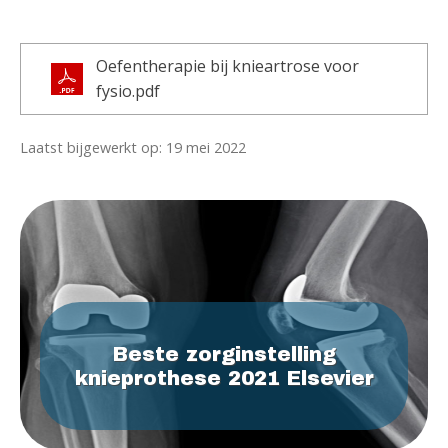
Oefentherapie bij knieartrose voor
fysio.pdf
Laatst bijgewerkt op: 19 mei 2022
Beste zorginstelling
knieprothese 2021 Elsevier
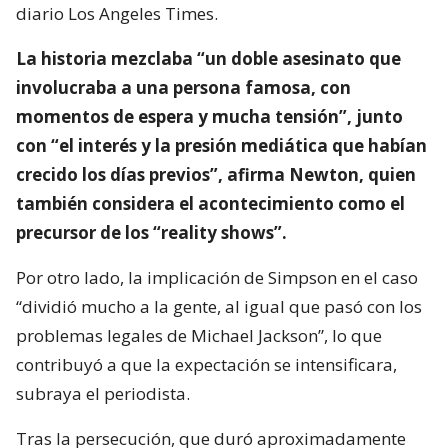
diario Los Angeles Times.
La historia mezclaba “un doble asesinato que
involucraba a una persona famosa, con
momentos de espera y mucha tensión”, junto
con “el interés y la presión mediática que habían
crecido los días previos”, afirma Newton, quien
también considera el acontecimiento como el
precursor de los “reality shows”.
Por otro lado, la implicación de Simpson en el caso
“dividió mucho a la gente, al igual que pasó con los
problemas legales de Michael Jackson”, lo que
contribuyó a que la expectación se intensificara,
subraya el periodista.
Tras la persecución, que duró aproximadamente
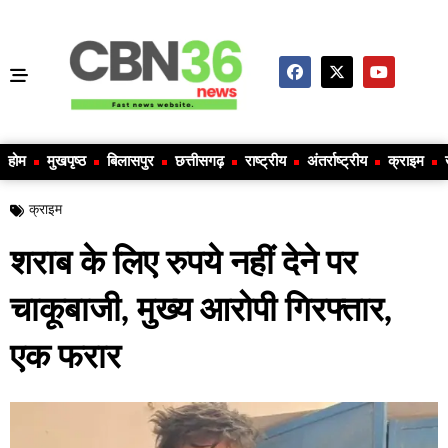
होम
मुखपृष्ठ
बिलासपुर
छत्तीसगढ़
राष्ट्रीय
अंतर्राष्ट्रीय
क्राइम
क्राइम
शराब के लिए रुपये नहीं देने पर
चाकूबाजी, मुख्य आरोपी गिरफ्तार,
एक फरार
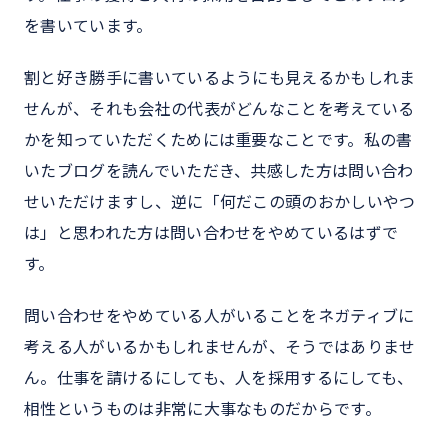
を書いています。
割と好き勝手に書いているようにも見えるかもしれま
せんが、それも会社の代表がどんなことを考えている
かを知っていただくためには重要なことです。私の書
いたブログを読んでいただき、共感した方は問い合わ
せいただけますし、逆に「何だこの頭のおかしいやつ
は」と思われた方は問い合わせをやめているはずで
す。
問い合わせをやめている人がいることをネガティブに
考える人がいるかもしれませんが、そうではありませ
ん。仕事を請けるにしても、人を採用するにしても、
相性というものは非常に大事なものだからです。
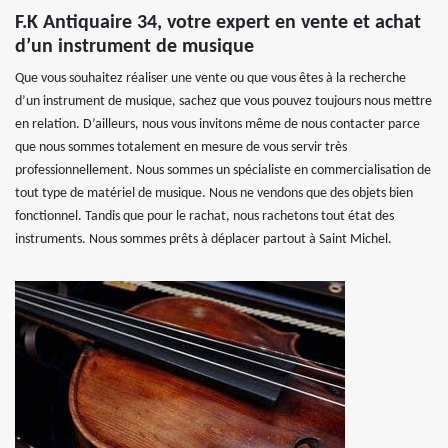
F.K Antiquaire 34, votre expert en vente et achat
d’un instrument de musique
Que vous souhaitez réaliser une vente ou que vous êtes à la recherche
d’un instrument de musique, sachez que vous pouvez toujours nous mettre
en relation. D’ailleurs, nous vous invitons même de nous contacter parce
que nous sommes totalement en mesure de vous servir très
professionnellement. Nous sommes un spécialiste en commercialisation de
tout type de matériel de musique. Nous ne vendons que des objets bien
fonctionnel. Tandis que pour le rachat, nous rachetons tout état des
instruments. Nous sommes prêts à déplacer partout à Saint Michel.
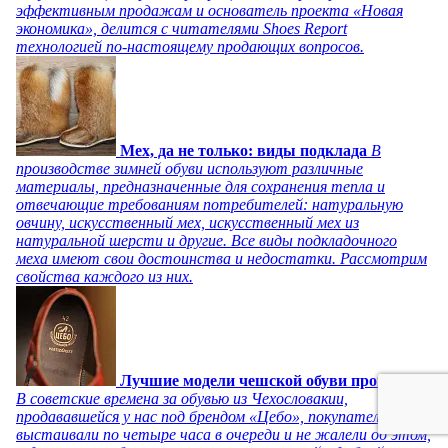
эффективным продажам и основатель проекта «Новая
экономика», делится с читателями Shoes Report
технологией по-настоящему продающих вопросов.
Мех, да не только: виды подклада
В
производстве зимней обуви используют различные
материалы, предназначенные для сохранения тепла и
отвечающие требованиям потребителей: натуральную
овчину, искусственный мех, искусственный мех из
натуральной шерсти и другие. Все виды подкладочного
меха имеют свои достоинства и недостатки. Рассмотрим
свойства каждого из них.
Лучшие модели чешской обуви прошлого
В советские времена за обувью из Чехословакии,
продававшейся у нас под брендом «Цебо», покупатели
выстаивали по четыре часа в очереди и не жалели об этом,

::::

**What you need to do:**
Scan the entries above for the line containing "Por otro lado, la", and copy it and all lines after it exactly, down to and including the line containing "subraya el periodista.".

**Answer below:**
Por otro lado, la implicación de Simpson en el caso
“dividió mucho a la gente, al igual que pasó con los
problemas legales de Michael Jackson”, lo que
contribuyó a que la expectación se intensificara,
subraya el periodista.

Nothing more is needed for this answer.